Even when efficiency is the topic, the throw-away mentality seems to apply, even to major structures such as office buildings. Many of us are attracted to the glamour of the new and innovative and less inclined to value what’s already there.
This modern phenomenon has been described as conspicuous conservationism or, even more harshly, as ‘ostentatious eco-design – status at the cost of real environmental good’.
But, in the words of prominent American architect Carl Elphante, “The greenest building is the one that’s already built.”
Although this will not be true in every case, overseas experience shows there is much that can be done, at a reasonable cost, to add ‘green life’ to older buildings, and there are examples of this global trend in Australia.
Arup, working with the Property Council of Australia (PCA), has compiled a handbook for building owners that outlines these options – Existing Buildings: Survival Strategies.
Older office buildings make up more than 93 per cent of the rental office space in Australian cities, most of it designed before the introduction of green rating systems. Existing stock is slowly replaced at a rate of less than three per cent per year. Once built, offices need to be refurbished every 20 to 25 years and buildings undergoing major refurbishment must comply with current regulations.
Building owners who do not respond to these new green regulatory requirements will face a compounding disadvantage: growing operating costs, decreasing rental yields and a struggle for tenants in a competitive environment of high amenity expectations.
However, this decline is far from inevitable. Not only is there scope for reducing the environmental impact and tooling up older buildings to comply with the increasingly stringent green regulations ahead, but it is a matter of urgency that this is done.
‘Reduce, reuse, recycle’ is the environmentalists’ maxim and these three Rs apply as much to office buildings as to anything else.
Reducing energy use, including from mechanical and electrical systems, can often yield the greatest benefit with the least investment of new material and energy resources. Surprisingly significant efficiencies can be made at minimal cost through a maintenance and housekeeping review. Simple changes such as labelling zone lights clearly, modifying setpoints and procuring green energy can make a real difference.
For older buildings, the second R (reusing) leads to three more: refurbish, retrofit and rejuvenate. Not just for energy efficiency, but to create working spaces full of daylight, clean air and greenery.

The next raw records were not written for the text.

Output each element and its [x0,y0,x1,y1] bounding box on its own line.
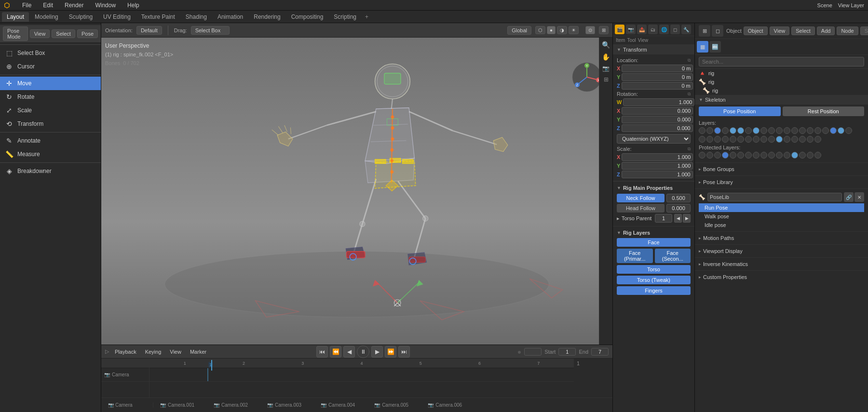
header-view-label[interactable]: View [770,27,790,35]
menu-window[interactable]: Window [92,1,119,10]
pl-15[interactable] [807,152,814,159]
poselib-name-input[interactable] [707,193,842,201]
select-menu[interactable]: Select [52,29,75,38]
drag-selector[interactable]: Select Box [191,26,230,35]
layer-13[interactable] [791,127,798,134]
pl-14[interactable] [799,152,806,159]
layer-15[interactable] [807,127,814,134]
props-icon-scene[interactable]: 🎬 [615,25,624,34]
pl-9[interactable] [760,152,767,159]
location-y-input[interactable] [622,73,693,81]
pl-3[interactable] [714,152,721,159]
pl-13[interactable] [791,152,798,159]
start-value-input[interactable] [558,348,576,356]
marker-menu[interactable]: Marker [187,348,209,356]
outliner-item-rig-armature[interactable]: 🦴 rig [695,78,868,86]
view-menu-timeline[interactable]: View [167,348,184,356]
layer-33[interactable] [791,136,798,143]
layer-6[interactable] [737,127,744,134]
rig-layers-header[interactable]: ▼ Rig Layers [617,228,691,237]
pl-1[interactable] [699,152,705,159]
props-icon-output[interactable]: 📤 [637,25,647,34]
scale-x-input[interactable] [622,153,693,161]
outliner-mode-icon[interactable]: ◻ [712,25,723,37]
tool-scale[interactable]: ⤢ Scale [0,104,101,117]
layer-11[interactable] [776,127,783,134]
layer-21[interactable] [699,136,705,143]
end-value-input[interactable] [591,348,609,356]
layer-26[interactable] [737,136,744,143]
layer-29[interactable] [760,136,767,143]
props-icon-object[interactable]: ◻ [670,25,680,34]
layer-1[interactable] [699,127,705,134]
keying-menu[interactable]: Keying [142,348,164,356]
pose-walk[interactable]: Walk pose [699,212,864,221]
menu-help[interactable]: Help [124,1,142,10]
pose-library-header[interactable]: ▸ Pose Library [699,178,864,186]
tool-measure[interactable]: 📏 Measure [0,147,101,161]
tool-breakdowner[interactable]: ◈ Breakdowner [0,164,101,178]
rig-main-properties-header[interactable]: ▼ Rig Main Properties [617,184,691,192]
location-z-input[interactable] [622,82,693,90]
overlay-toggle[interactable]: ⊙ [585,26,595,34]
layer-14[interactable] [799,127,806,134]
tab-shading[interactable]: Shading [181,12,212,22]
layer-27[interactable] [745,136,752,143]
tab-animation[interactable]: Animation [213,12,248,22]
tab-modeling[interactable]: Modeling [30,12,63,22]
tab-layout[interactable]: Layout [2,12,29,22]
view-menu[interactable]: View [30,29,50,38]
pan-icon[interactable]: ✋ [600,52,611,62]
tab-texture-paint[interactable]: Texture Paint [136,12,180,22]
side-item-tab[interactable]: Item [616,38,625,43]
rest-position-btn[interactable]: Rest Position [783,106,865,116]
pl-10[interactable] [768,152,775,159]
menu-edit[interactable]: Edit [40,1,56,10]
props-icon-world[interactable]: 🌐 [659,25,669,34]
zoom-icon[interactable]: 🔍 [600,40,611,50]
pl-2[interactable] [706,152,713,159]
layer-31[interactable] [776,136,783,143]
pose-run[interactable]: Run Pose [699,203,864,212]
layer-20[interactable] [845,127,852,134]
layer-30[interactable] [768,136,775,143]
outliner-filter-icon[interactable]: ▦ [697,41,708,53]
pl-5[interactable] [730,152,736,159]
poselib-add-icon[interactable]: ✕ [854,192,864,202]
slot-input[interactable] [860,27,868,35]
head-follow-btn[interactable]: Head Follow [617,204,665,213]
pl-8[interactable] [753,152,760,159]
header-node-label[interactable]: Node [837,27,858,35]
torso-increment-btn[interactable]: ▶ [683,214,691,223]
tab-scripting[interactable]: Scripting [329,12,361,22]
layer-22[interactable] [706,136,713,143]
tab-compositing[interactable]: Compositing [286,12,328,22]
rotation-x-input[interactable] [622,107,693,115]
layer-12[interactable] [784,127,790,134]
pose-mode-selector[interactable]: Pose Mode [3,27,28,41]
face-primary-btn[interactable]: Face (Primar... [617,249,653,263]
shading-solid[interactable]: ● [547,26,556,34]
layer-3[interactable] [714,127,721,134]
start-frame-input[interactable] [524,348,542,356]
layer-4[interactable] [722,127,729,134]
tool-select-box[interactable]: ⬚ Select Box [0,46,101,60]
layer-32[interactable] [784,136,790,143]
outliner-search-input[interactable] [699,57,864,66]
shading-material[interactable]: ◑ [557,26,567,34]
layer-7[interactable] [745,127,752,134]
scale-z-input[interactable] [622,171,693,178]
pl-4[interactable] [722,152,729,159]
outliner-sort-icon[interactable]: 🔤 [709,41,721,53]
tool-rotate[interactable]: ↻ Rotate [0,90,101,104]
camera-icon-view[interactable]: 📷 [601,64,611,73]
rotation-y-input[interactable] [622,116,693,123]
rotation-w-input[interactable] [623,98,694,106]
prev-frame-btn[interactable]: ◀ [343,346,355,358]
tool-move[interactable]: ✛ Move [0,77,101,90]
torso-decrement-btn[interactable]: ◀ [674,214,682,223]
header-select-label[interactable]: Select [791,27,815,35]
prev-keyframe-btn[interactable]: ⏪ [330,346,341,358]
props-icon-view-layer[interactable]: 🗂 [648,25,658,34]
side-tool-tab[interactable]: Tool [627,38,636,43]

When deciding whether to demolish and rebuild or retain and revamp it is important to start from a baseline against which targets can be set and ultimately measured.
Forgetting to calculate the costs associated with demolition and new construction is a common energy accounting omission, according to Flinders University economist Owen Covick, who chairs the Energy Consumers’ Council of South Australia. The pitfall, he says, is to start the energy stopwatch from the beginning of normal use, ignoring the relative impact of the costs before the point when monthly energy savings start to show up. The energy accounting for both options should factor in everything on both sides of the column: the costs associated with tearing down a building and starting afresh with new materials, and the energy costs of retain and revamp improvements.

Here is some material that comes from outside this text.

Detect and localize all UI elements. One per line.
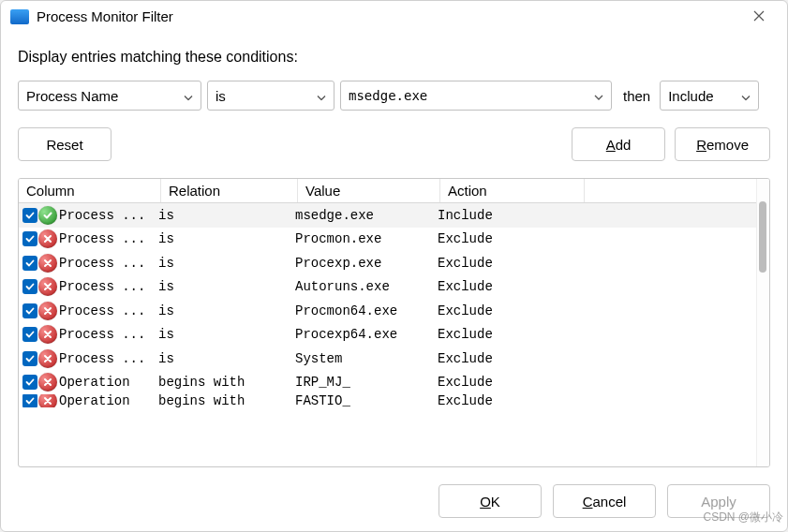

A study by the UK’s BRE Trust in 2002 showed that, generally, refurbishment solutions are lower both in environmental impact and whole-life costs (over 60 years) than comparative site redevelopments. The exception was where significant low-energy features, such as natural ventilation, could not be introduced to the existing building, but could be incorporated into a new development. A new, energy-efficient office building will not actually save energy for some decades. A replacement building may never reach the energy break-even point.

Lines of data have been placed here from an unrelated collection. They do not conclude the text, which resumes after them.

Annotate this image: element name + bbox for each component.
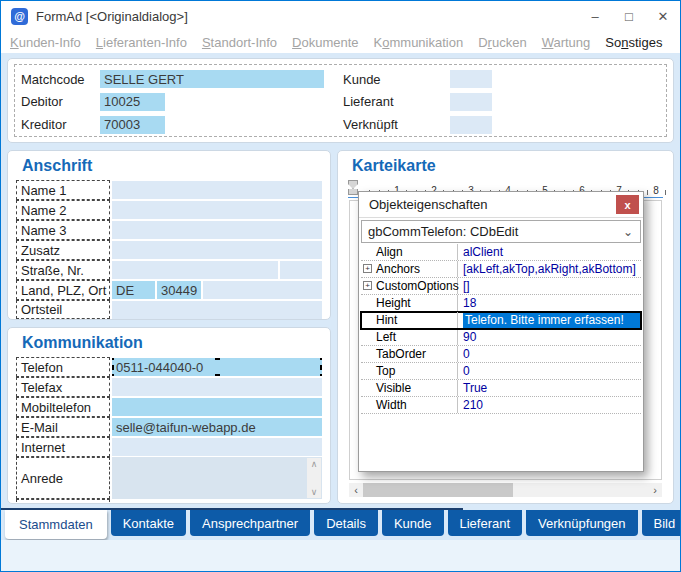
expand-icon[interactable]: +: [363, 264, 372, 273]
scroll-down-icon[interactable]: ∨: [311, 487, 318, 497]
field-label: Land, PLZ, Ort: [16, 280, 110, 300]
property-value[interactable]: 0: [458, 346, 641, 362]
input-field[interactable]: [112, 181, 322, 199]
object-properties-dialog: Objekteigenschaften x gbCommTelefon: CDb…: [358, 191, 644, 472]
tab-stammdaten[interactable]: Stammdaten: [5, 510, 107, 539]
tab-details[interactable]: Details: [314, 510, 378, 536]
tab-kunde[interactable]: Kunde: [382, 510, 444, 536]
property-value[interactable]: Telefon. Bitte immer erfassen!: [458, 312, 641, 328]
input-field[interactable]: DE: [112, 281, 155, 299]
object-selector-dropdown[interactable]: gbCommTelefon: CDbEdit ⌄: [361, 220, 641, 243]
input-field[interactable]: [112, 201, 322, 219]
selection-handle[interactable]: [320, 365, 322, 370]
input-field[interactable]: 30449: [157, 281, 201, 299]
property-row[interactable]: Top0: [361, 363, 641, 380]
scrollbar-thumb[interactable]: [363, 483, 513, 497]
selection-handle[interactable]: [215, 374, 220, 376]
tab-bild[interactable]: Bild: [642, 510, 681, 536]
menu-item-kundeninfo[interactable]: Kunden-Info: [10, 35, 81, 50]
property-row[interactable]: VisibleTrue: [361, 380, 641, 397]
form-row: Internet: [16, 437, 322, 457]
input-field[interactable]: 10025: [100, 93, 165, 111]
input-field[interactable]: SELLE GERT: [100, 70, 324, 88]
tab-ansprechpartner[interactable]: Ansprechpartner: [190, 510, 310, 536]
status-strip: [1, 540, 680, 571]
property-value[interactable]: 18: [458, 295, 641, 311]
property-value[interactable]: 90: [458, 329, 641, 345]
property-value[interactable]: True: [458, 380, 641, 396]
input-field[interactable]: [203, 281, 322, 299]
input-field[interactable]: [112, 301, 322, 319]
menu-item-lieferanteninfo[interactable]: Lieferanten-Info: [96, 35, 187, 50]
input-field[interactable]: [112, 241, 322, 259]
input-field[interactable]: [450, 93, 492, 111]
property-row[interactable]: HintTelefon. Bitte immer erfassen!: [361, 312, 641, 329]
field-label: Internet: [16, 437, 110, 457]
input-field[interactable]: [280, 261, 322, 279]
selection-handle[interactable]: [320, 358, 322, 360]
menu-item-sonstiges[interactable]: Sonstiges: [605, 35, 662, 50]
input-field[interactable]: [112, 398, 322, 416]
property-value[interactable]: 0: [458, 363, 641, 379]
field-label: Zusatz: [16, 240, 110, 260]
property-value[interactable]: alClient: [458, 244, 641, 260]
selection-handle[interactable]: [112, 374, 114, 376]
tab-verknpfungen[interactable]: Verknüpfungen: [526, 510, 637, 536]
form-row: Zusatz: [16, 240, 322, 260]
maximize-icon[interactable]: □: [612, 1, 646, 31]
property-row[interactable]: Height18: [361, 295, 641, 312]
property-value[interactable]: 210: [458, 397, 641, 413]
tab-kontakte[interactable]: Kontakte: [111, 510, 186, 536]
property-value[interactable]: [akLeft,akTop,akRight,akBottom]: [458, 261, 641, 277]
ruler-tick: [647, 190, 648, 195]
ruler-indent-marker[interactable]: [348, 180, 358, 197]
dialog-close-icon[interactable]: x: [616, 195, 639, 214]
close-icon[interactable]: ✕: [646, 1, 680, 31]
minimize-icon[interactable]: –: [578, 1, 612, 31]
form-row: MatchcodeSELLE GERT: [15, 68, 337, 90]
tab-lieferant[interactable]: Lieferant: [448, 510, 523, 536]
input-field[interactable]: [112, 221, 322, 239]
menu-item-kommunikation[interactable]: Kommunikation: [374, 35, 464, 50]
property-row[interactable]: +CustomOptions[]: [361, 278, 641, 295]
input-field[interactable]: [450, 116, 492, 134]
scroll-up-icon[interactable]: ∧: [311, 459, 318, 469]
property-row[interactable]: TabOrder0: [361, 346, 641, 363]
input-field[interactable]: [450, 70, 492, 88]
anschrift-rows: Name 1Name 2Name 3ZusatzStraße, Nr.Land,…: [16, 180, 322, 320]
property-name: Height: [361, 295, 458, 311]
input-field[interactable]: [112, 378, 322, 396]
scroll-left-icon[interactable]: ‹: [349, 483, 363, 497]
menu-item-dokumente[interactable]: Dokumente: [292, 35, 358, 50]
dialog-title-bar[interactable]: Objekteigenschaften x: [359, 192, 643, 218]
property-grid: AlignalClient+Anchors[akLeft,akTop,akRig…: [361, 244, 641, 414]
dialog-title: Objekteigenschaften: [369, 197, 488, 212]
scroll-right-icon[interactable]: ›: [648, 483, 662, 497]
input-field[interactable]: selle@taifun-webapp.de: [112, 418, 322, 436]
property-row[interactable]: Width210: [361, 397, 641, 414]
menu-item-standortinfo[interactable]: Standort-Info: [202, 35, 277, 50]
input-field[interactable]: [112, 261, 278, 279]
property-row[interactable]: Left90: [361, 329, 641, 346]
property-row[interactable]: AlignalClient: [361, 244, 641, 261]
selection-handle[interactable]: [112, 358, 114, 360]
input-field[interactable]: ∧∨: [112, 457, 322, 499]
horizontal-scrollbar[interactable]: ‹ ›: [349, 483, 662, 497]
selection-handle[interactable]: [215, 358, 220, 360]
input-field[interactable]: 0511-044040-0: [112, 358, 322, 376]
field-label: Telefax: [16, 377, 110, 397]
input-field[interactable]: 70003: [100, 116, 165, 134]
selection-handle[interactable]: [320, 374, 322, 376]
field-label: Name 1: [16, 180, 110, 200]
input-field[interactable]: [112, 438, 322, 456]
app-window: { "window": { "title": "FormAd [<Origina…: [0, 0, 681, 572]
field-label: E-Mail: [16, 417, 110, 437]
vertical-scrollbar[interactable]: ∧∨: [307, 458, 321, 498]
field-label: [16, 499, 110, 504]
menu-item-drucken[interactable]: Drucken: [478, 35, 526, 50]
property-value[interactable]: []: [458, 278, 641, 294]
selection-handle[interactable]: [112, 365, 114, 370]
expand-icon[interactable]: +: [363, 281, 372, 290]
property-row[interactable]: +Anchors[akLeft,akTop,akRight,akBottom]: [361, 261, 641, 278]
menu-item-wartung[interactable]: Wartung: [542, 35, 591, 50]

Older buildings tend to fall into two categories. The first is those built before World War II, when resources were relatively scarce. When their operating systems are brought up to speed, these buildings can be remarkably energy efficient. In Sydney, a seven-level office building at 39 Hunter Street, constructed in 1916, has achieved a Six Star Green Star Office Design rating, the first heritage-listed building in Australia to do so. Its refurbishment, handled in large part by Arup’s specialists, included cutting out an atrium, adding high-efficiency lighting, putting in displacement air conditioning and using the sprinkler tank for thermal storage, helping to reduce peak-load energy consumption.
In the second category are the early modern era buildings (1950s through 1970s), built at a time when resources seemed unlimited. While they are a problem, it is not necessarily an insoluble one. Creative solutions include adding triple skins and incorporating functional adaptations as design elements.
Another recent Australian example is 500 Collins Street, Melbourne – a 30-year-old building rising to 28 levels. It was refurbished three floors at a time with tenants in situ. The owners installed chilled beams which allowed extra air-handing capacity that was used to supply fresh air. The upshot was a 50 per cent improvement in fresh air rates and a 39 per cent reduction in sick leave days, in addition to an air conditioning system that will use 30 per cent less energy than conventional systems.
As for the third R – recycling building materials after demolition will conserve some of the building’s embodied energy – the energy that is bound up in the building’s materials. Arup’s approach here is far from glamorous, but it is effective: a database of materials that are computer-tracked to their destination.
The built environment is too important for us to be paralysed by pessimism, which is counter-productive as well as unjustified by the facts. What we need do is invest in our existing office stock so that it can meet the demands of today’s tenants for energy efficiency and increased amenity.
Every existing building represents a considerable energy investment from the materials and energy that went into its construction. These buildings are a city’s heritage, its skyline and its distinct character. They should be valued for what they are truly worth and not discarded without a proper weighing-up of the realistic alternatives.
Existing Buildings: Survival Strategies – a toolbox for re-energising tired assets is available from the Property Council of Australia.
Top 10 ‘Quick Win’ initiatives
There are many ways of improving existing office buildings, with varying benefits, constraints and costs. Some initiatives are quite straightforward in terms of cost, time and disruption and produce immediate benefits – these are the ‘quick wins’. These initiatives are easy to achieve, yet yield substantial benefits.
- Replace existing lamps with T5 fluorescents.
- Modify air conditioning setpoints to provide a wider control band, within acceptable comfort boundaries.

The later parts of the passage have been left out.